Kaaris, de son vrai nom Okou Gnakouri, était
entendu depuis mercredi matin au commissariat de Sainte-Geneviève-des-Bois. Sa garde à vue faisait suite à une
plainte déposée cet été par son ex-compagne pour des faits remontant à janvier
2021. Elle assure avoir reçu ce jour-là des coups de poing et des coups de pied
dans le garage de sa nouvelle résidence à Linas
(Essonne). La plainte concerne
également la nouvelle compagne du rappeur présente, au moment des faits et
accusée de non-assistance à personne en danger. Kaaris nie ces violences. Il a
déposé une plainte de son côté pour dénonciation calomnieuse. Selon le rappeur
Franco-Ivoirien, son ex-campagne Linda « a orchestré de toutes pièces les faits
de violence qu’elle a par la suite dénoncés à l’autorité judiciaire » pour «
exercer une forme de pression médiatique, juridique et financière ». Ce n’est
pas la première fois que Kaaris a déjà eu affaire à la justice. Déjà en octobre
2018, il a été condamné à 18 mois de prison avec sursis pour une bagarre qui
l’avait opposé au rappeur Booba à l’aéroport d’Orly.
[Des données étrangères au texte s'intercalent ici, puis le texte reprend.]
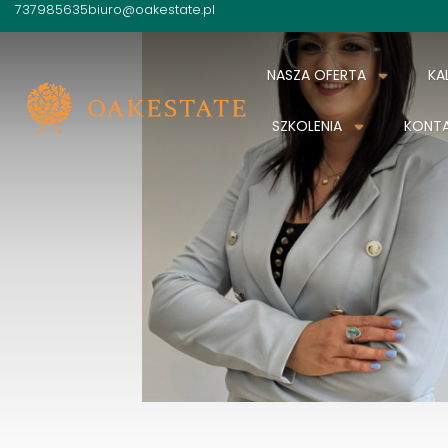
737985635
biuro@oakestate.pl
NASZA OFERTA
KA
SZKOLENIA
KONT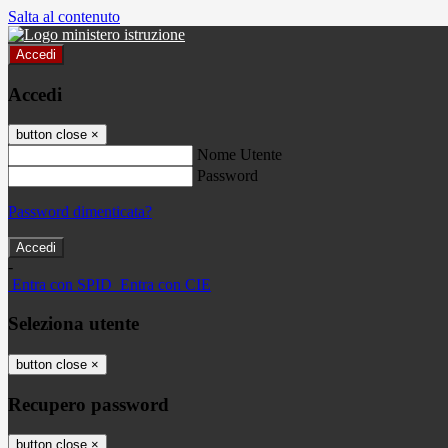
Salta al contenuto
Accedi
Accedi
button close
×
Nome Utente
Password
Password dimenticata?
-
Entra con SPID
Entra con CIE
Seleziona utente
button close
×
Recupero password
button close
×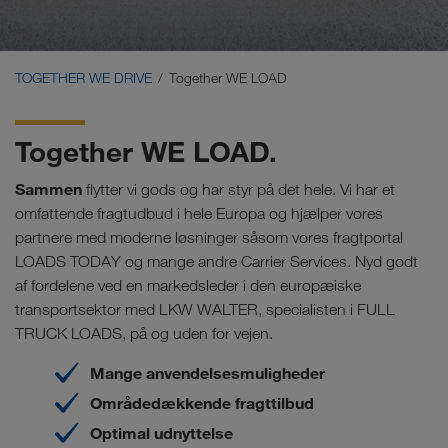
Carrier Services
Onboarding
TOGETHER WE DRIVE
Together WE LOAD
Forudsætninger
Together WE LOAD.
Sammen
flytter vi gods og har styr på det hele. Vi har et
omfattende fragtudbud i hele Europa og hjælper vores
partnere med moderne løsninger såsom vores fragtportal
LOADS TODAY og mange andre Carrier Services. Nyd godt
af fordelene ved en markedsleder i den europæiske
transportsektor med LKW WALTER, specialisten i FULL
TRUCK LOADS, på og uden for vejen.
Mange anvendelsesmuligheder
Områdedækkende fragttilbud
Optimal udnyttelse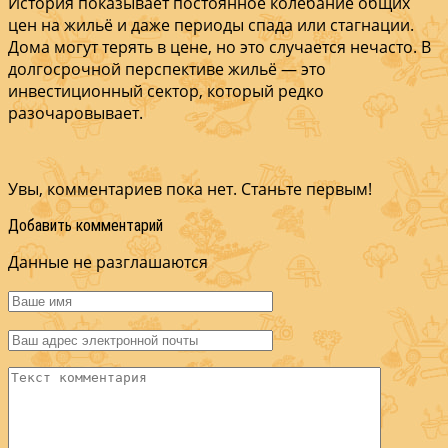
История показывает постоянное колебание общих
цен на жильё и даже периоды спада или стагнации.
Дома могут терять в цене, но это случается нечасто. В
долгосрочной перспективе жильё — это
инвестиционный сектор, который редко
разочаровывает.
Увы, комментариев пока нет. Станьте первым!
Добавить комментарий
Данные не разглашаются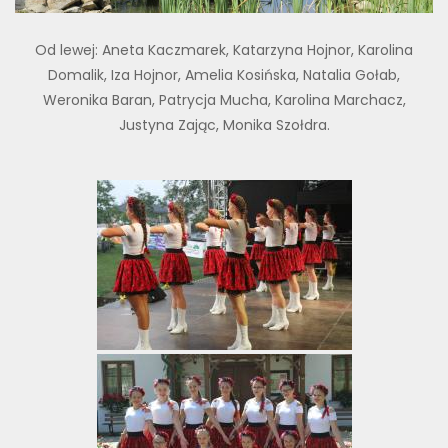
Od lewej: Aneta Kaczmarek, Katarzyna Hojnor, Karolina
Domalik, Iza Hojnor, Amelia Kosińska, Natalia Gołab,
Weronika Baran, Patrycja Mucha, Karolina Marchacz,
Justyna Zając, Monika Szołdra.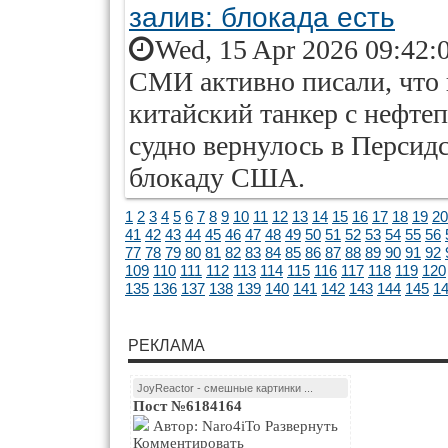
залив: блокада есть
Wed, 15 Apr 2026 09:42:
СМИ активно писали, что
китайский танкер с нефтеп
судно вернулось в Персидс
блокаду США.
1
2
3
4
5
6
7
8
9
10
11
12
13
14
15
16
17
18
19
20
41
42
43
44
45
46
47
48
49
50
51
52
53
54
55
56
77
78
79
80
81
82
83
84
85
86
87
88
89
90
91
92
109
110
111
112
113
114
115
116
117
118
119
120
135
136
137
138
139
140
141
142
143
144
145
1
РЕКЛАМА
JoyReactor - смешные картинки ...
Пост №6184164
Автор: Naro4iTo Развернуть
Комментировать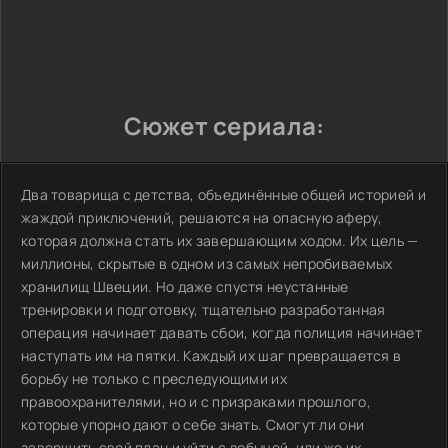
Сюжет сериала:
Два товарища с детства, объединённые общей историей и
жаждой приключений, решаются на опасную аферу,
которая должна стать их завершающим ходом. Их цель —
миллионы, скрытые в одном из самых непробиваемых
хранилищ Швеции. Но даже спустя неустанные
тренировки и подготовку, тщательно разработанная
операция начинает давать сбои, когда полиция начинает
наступать им на пятки. Каждый их шаг превращается в
борьбу не только с преследующими их
правоохранителями, но и с призраками прошлого,
которые упорно дают о себе знать. Смогут ли они
завершить свой план и уйти с добычей, или же их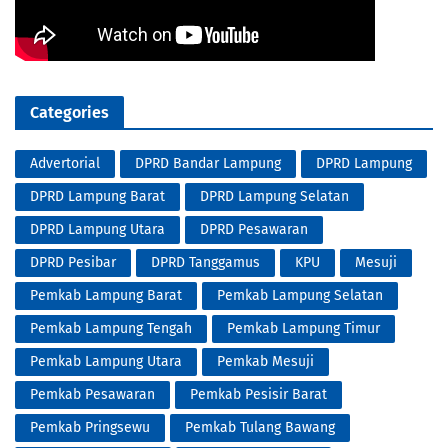
Categories
Advertorial
DPRD Bandar Lampung
DPRD Lampung
DPRD Lampung Barat
DPRD Lampung Selatan
DPRD Lampung Utara
DPRD Pesawaran
DPRD Pesibar
DPRD Tanggamus
KPU
Mesuji
Pemkab Lampung Barat
Pemkab Lampung Selatan
Pemkab Lampung Tengah
Pemkab Lampung Timur
Pemkab Lampung Utara
Pemkab Mesuji
Pemkab Pesawaran
Pemkab Pesisir Barat
Pemkab Pringsewu
Pemkab Tulang Bawang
Gnakouri Armand Okou naît le 30 janvier 1980 à Cocody en Côte d'Ivoire. Son père décède deux mois après sa naissance. En 1983, sa mère part en France avec ses sept enfants. Alors âgé de 6 ans, il déménage avec sa famille à Taverny dans le Val-d'Oise. En 1988, ils emménagent à Sevran dans le quartier Rougemont. Kaaris est titulaire d'un baccalauréat STT ; il a suivi à la faculté des études scientifiques. Lorsque la guerre civile éclate en Côte d'Ivoire, Kaaris est contraint de quitter le pays. À son retour en France, il reprend le rap et sort en 2007 un mini-album nommé 43e BIMa, directement inspiré de son séjour en Afrique. Ce mini-album ne connait pas un franc succès dans les bacs mais permet au rappeur de se faire remarquer quelque peu dans le milieu du rap. En 2009, après un rapprochement éphémère avec French Cut, Kaaris s'associe avec Galactik Beat, une équipe de producteurs du label Bullet Prod. Ces derniers en font la tête d'affiche de leur compilation sortie en 2010, ce qui amène le rappeur à côtoyer des artistes tels que Brasco, Nubi ou encore Despo Rutti et à sortir peu à peu de l'anonymat. En désaccord au moment de la signature du contrat, Kaaris se sépare d'eux. En 2011, il est approché par le rappeur Booba qui l'invite à participer à sa mixtape Autopsie destinée à promouvoir de nouveaux talents en manque d'exposition. Kaaris sort dans la foulée sa mixtape Z.E.R.O qui reçut un accueil positif. Booba invite une nouvelle fois son homologue de Sevran à collaborer avec lui, mais cette fois-ci sur son album solo Futur (sorti en novembre 2012) sur le single Kalash. Ce featuring propulse Kaaris sur le devant de la scène, il décrit d'ailleurs cette collaboration comme étant le « détonateur » de sa carrière.